The following general order was issued, the original of which has been preserved by the writer:

General order.

headquarters District, Western Louisiana, in the field, April 5th, 1864.

On the 2d instant, while marching his regiment from Manny to Pleasant Hill, Colonel X. B. Debray was suddenly attacked by the enemy in superior force. Considering the unexpected nature of this affair, and the circumstance that Colonel Debray's regiment had never before been in action, the soldierly qualities displayed by the Colonel, and the good conduct of his men, meet the acknowledgment of the Major-General commanding, who has every reason to form brilliant expectations of the future career of this fine corps.

By command of

Major-General Taylor, E. Surget, A. A. G. To Colonel X. B. Debray, Commanding Cavalry outposts.


To resume our narrative, the regiment reaching Pleasant Hill by dark, rode, band playing, to report to General Taylor, and was formed into line in front of his headquarters. The Colonel approached the General, who, with stern countenance, told him that the good conduct of his men saved him from arrest and a court-martial.

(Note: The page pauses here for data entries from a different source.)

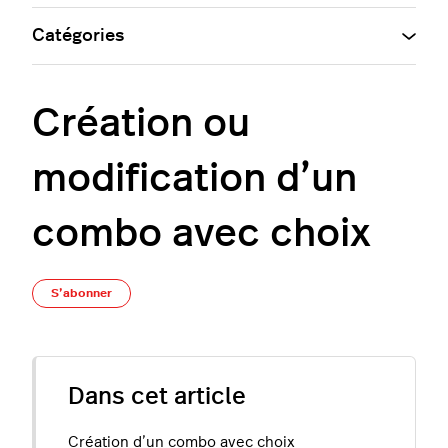
Catégories
Création ou
modification d’un
combo avec choix
Pas encore suivi par quelqu'un
S’abonner
Dans cet article
Création d’un combo avec choix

Upon the Colonel expressing his surprise at having unknowingly incurred the General's displeasure, he was reproached with having lost time on the road, while, with ordinary diligence, he should have reported at least ten days before. When the General understood that the regiment, stationed at eighty miles beyond Houston, received the order of march on the 14th of March, and, impeded by a long train of wagons, had ridden over two hundred and fifty miles in less than fourteen days, he extended his hand to the Colonel, whose nativity was disclosed by his accent, and said to him in French, ‘I see that you are not a politician.’ Indeed, politicians were no pets at General Taylor's headquarters.

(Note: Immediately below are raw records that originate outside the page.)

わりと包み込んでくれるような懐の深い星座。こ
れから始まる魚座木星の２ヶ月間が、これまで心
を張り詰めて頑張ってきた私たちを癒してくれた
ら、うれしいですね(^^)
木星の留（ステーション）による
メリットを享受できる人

The regiment was ordered to the front on outpost duty. The enemy's approach being considered as imminent, the night was passed in line, with pickets in front, the horses remaining saddled and bridled.

On the next day (3d of April) General Taylor's infantry fell back on Mansfield, leaving Debray's and Bagby's Texas regiments, and Vincent's regiment of Louisiana cavalry, to observe the enemy, with instructions to retire as slowly as possible if hard pressed.

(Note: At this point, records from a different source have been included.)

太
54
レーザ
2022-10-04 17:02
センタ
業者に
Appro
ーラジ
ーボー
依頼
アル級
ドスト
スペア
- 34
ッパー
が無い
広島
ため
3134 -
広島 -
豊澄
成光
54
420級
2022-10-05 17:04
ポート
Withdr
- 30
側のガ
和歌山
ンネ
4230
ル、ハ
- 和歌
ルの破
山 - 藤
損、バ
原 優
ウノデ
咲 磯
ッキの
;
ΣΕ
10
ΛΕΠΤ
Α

The 4th was a day of quiet and rest, cheered by the arrival of General Tom Green with some Texas cavalry regiments.

Early on the 5th the Federal cavalry corps made its appearance, when business began in earnest, and retreat became necessary before a largely superior force. But General Green made such happy dispositions, taking advantage of the timbered and hilly formation of the country, that the enemy could not advance one mile without being resisted stubbornly enough to hold him three days on the march in moving over the twenty-five miles intervening between Pleasant Hill and Mansfield.

Meanwhile, General Taylor daily receiving reinforcements at Mansfield delayed the execution of superior orders to fall back on Keachi, twenty miles farther up Red River, where the General commanding the Trans Mississippi Department intended to offer battle. General Taylor had ascertained that the Federal army was marching in a very unmilitary order, viz: on one road, while two parallel roads were at a convenient distance for prompt concentration, and the [158] army corps, each followed by its own transportation, forming a column about twenty miles long, which precluded rapid mutual support.

On the 8th of April, the gallant and skilful General, deeming him self sufficiently reinforced, and perceiving that an occasion was offered to strike a telling blow, made his dispositions to fight in disobedience of orders, and as he said to Colonel Debray, during the action, ‘with a rope around his neck.’ General Green's cavalry, recalled from the front, was ordered to dismount and to act as infantry, Debray's regiment being kept mounted and held in reserve. The Federal cavalry corps was promptly dispersed in great confusion; the Thirteenth army corps, after a short contest, was utterly routed; but the Nineteenth corps, fresh in the fight, while our troops were getting exhausted, offered a stubborn resistance. Then, Debray's regiment was deployed, and took part in a bloody engagement, protracted till dark, which resulted in driving the enemy in disorder. Our losses were heavy in killed and wounded. In the regiment, Lieutenant Willis, of Company F, was among the dead. Twenty-five hundred prisoners, twenty pieces of artillery, several stands of colors, many thousands of small arms, and two hundred and fifty wagons loaded with supplies of all kinds, were the trophies of this handsome victory.

The pursuit was immediately assumed by General Green's cavalry corps, which picked up many stragglers. But our progress was checked, at the crossing of a creek, by a brisk musketry fire directed against us from the darkness of night. A halt was ordered till daybreak, which delay was gladly availed of to obtain much needed food and feed. The march was resumed without opposition, and early in the morning of the 9th, our cavalry was crowning the heights which overlook Pleasant Hill, where the enemy was descried in order of battle. Our infantry, some of whom—the Missouri and Arkansas divisions—were exhausted by a forced march of forty-five miles from Keachi, was far behind, and nothing could be done until it had come up.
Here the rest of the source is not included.